Fast forward a few days. With my problem solved, I was able to run my engine for a few days and then started to look at the output. Then I stumbled on a new error – "An error occurred while reading from the store provider’s data reader. See the inner exception for details" and the inner exception was "Arithmetic overflow error for data type tinyint, value = 2288". So, the expert programmer has managed to break the Entity Framework. Of course I checked the "obvious" problem – that my model had the wrong data type. Then I went off the deep end. Unfortunately, there are people who have had legitimate problems with EF or linq-to-SQL mapping parameters incorrectly (2288 was a parameter, not a database value). I converted my linq expression into a SQL command and then realized I was once again looking for zebras. Instead of looking at the columns in my database that would map to tinyint, I assumed the problem was in the Entity Framework – code written by Microsoft and used by thousands if not millions of people – and not in MY code. When I stepped through my code and looked at the parameters, I noticed there was a parameter that should’t have even been there. That was my problem – I passed the parameters into my method in the wrong order! Instead of passing "int, null, int, true" I was passing "int, int, null, true". The 2nd and 3rd parameters were both nullable ints so as far as the compiler was concerned this was all good. Unfortunately it meant it passed my very large primary key into a parameter that was expecting a much smaller value – something that should have been very obvious from the error.

This post has been sitting in draft for so long that I have now had several more "events". The most recent was while doing a demo on AngularJS directives with my team at work. I was trying to illustrate scope isolation and no matter what I tried I couldn't figure out why the attribute from the directive specified in my HTML wasn't making its way to my link function in the directive code. When I turned off scope isolation and pointed at the parent scope, everything worked fine. Even my more Angular-savvy team members were stumped. Then came the "duh" moment – I actually had 2 directives nested inside each other. I was looking at the code in the inner directive and passing data into the outer directive. The HTML of the inner directive wasn't passing the value from the parent. Yet another zebra chase.

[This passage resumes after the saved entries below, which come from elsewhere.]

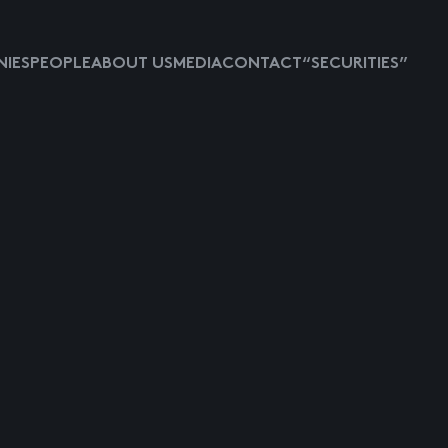
IES
PEOPLE
ABOUT US
MEDIA
CONTACT
“SECURITIES”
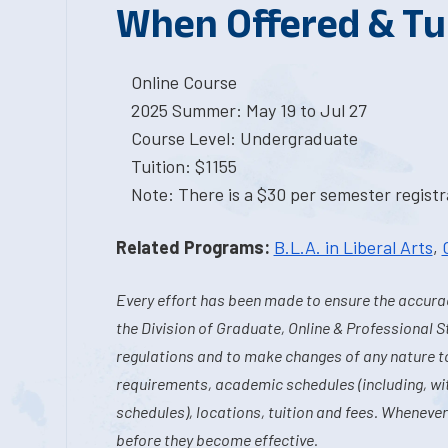
When Offered & Tu
Online Course
2025 Summer: May 19 to Jul 27
Course Level: Undergraduate
Tuition: $1155
Note: There is a $30 per semester registra
Related Programs:
B.L.A. in Liberal Arts
,
Every effort has been made to ensure the accurac
the Division of Graduate, Online & Professional S
regulations and to make changes of any nature t
requirements, academic schedules (including, wit
schedules), locations, tuition and fees. Whenever
before they become effective.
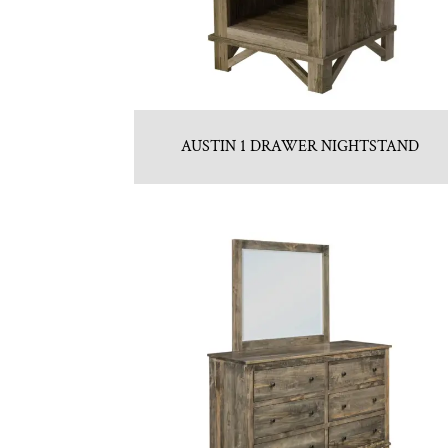
AUSTIN 1 DRAWER NIGHTSTAND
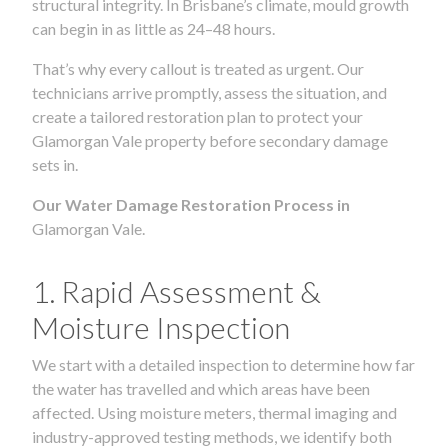
structural integrity. In Brisbane’s climate, mould growth
can begin in as little as 24–48 hours.
That’s why every callout is treated as urgent. Our
technicians arrive promptly, assess the situation, and
create a tailored restoration plan to protect your
Glamorgan Vale property before secondary damage
sets in.
Our Water Damage Restoration Process in
Glamorgan Vale.
1. Rapid Assessment &
Moisture Inspection
We start with a detailed inspection to determine how far
the water has travelled and which areas have been
affected. Using moisture meters, thermal imaging and
industry-approved testing methods, we identify both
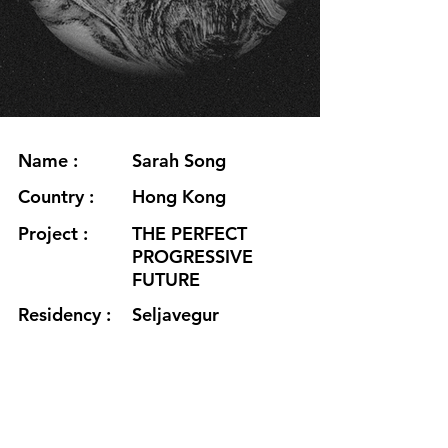
Name :
Sarah Song
Country :
Hong Kong
Project :
THE PERFECT
PROGRESSIVE
FUTURE
Residency :
Seljavegur
Month :
July
Year :
2020
Grants :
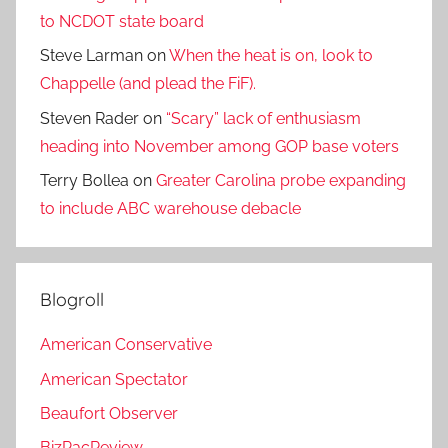
to NCDOT state board
Steve Larman
on
When the heat is on, look to
Chappelle (and plead the FiF).
Steven Rader
on
“Scary” lack of enthusiasm
heading into November among GOP base voters
Terry Bollea
on
Greater Carolina probe expanding
to include ABC warehouse debacle
Blogroll
American Conservative
American Spectator
Beaufort Observer
BizPacReview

So in conclusion, drop the attitude! When you have problems, they are most likely the most basic and amateur issues. Reign in those horses and let the zebras smack you in the head, don't go looking for them.

UPDATE: 29 January 2019

I have done it again! I was working on a new framework feature and couldn't get my test to work. I just KNEW it was a problem with the third-party software I was using. More specifically, I wasn't sure what I was trying to do was even supported. Then somehow I managed to get everything to work directly with said software. After days of struggling, I discovered I was writing the final portion of my test immediately after testing deleting the exact thing I am trying to test. As usual, my code was doing EXACTLY what I told it to do.

On a side note, since the original post, I was introduced to the concept of rubber duck code reviews. I highly recommend this and your coworkers will thank me.